My clinic thinks they have to take blood twice when checking serum levels. From what I have read, this is not necessary. Also, I have heard there is a test that doesn't do much good and/or is used against the patient. Can you clarify these issues for us? - Wondering

Dear Wondering:

The only lab that can be trusted is the Quest LAB which is in San Diego; it used to be called Nichols, then MetPath Corning, and now "Quest." They are expensive at $30 to $40, per test.

Peak levels are useless to me. I prefer observing the effect of a dose on a patient three or four hours after dosing and getting a serum methadone trough level (24 hours after last dose). If the patient shows sedation or intoxication at 4 hours but has a low serum level and complains of withdrawal, I infer that they are fast metabolizers, needing a split dose. If there is no intoxication, with complaints of withdrawal or continued illicit drug use and a low serum methadone trough level, a substantial increase is required.

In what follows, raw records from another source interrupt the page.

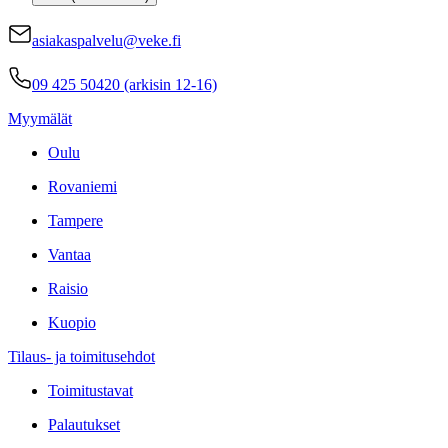
asiakaspalvelu@veke.fi
09 425 50420 (arkisin 12-16)
Myymälät
Oulu
Rovaniemi
Tampere
Vantaa
Raisio
Kuopio
Tilaus- ja toimitusehdot
Toimitustavat
Palautukset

I am aware of an inexpensive test from another San Diego Lab which does not measure serum levels in the customary way and presents results as: "25ng/ml is low - 400 ng/ml is high." There is no useful conversion factor between this and the traditional method, where 400 ng/ml at 24 hours after dosing is the LOWEST level considered adequate to reduce craving. Citing the results of this test and using the traditional numbers, patients can be denied adequate treatment even by well-intentioned clinicians. What this test calls "high" is actually low by numbers cited in the CSAT literature.

Beware of any test that does not come from the Quest Lab. I have had bizarre results with every other lab that I have tried. Please let the advocates know that the labs used can have a big difference on outcome.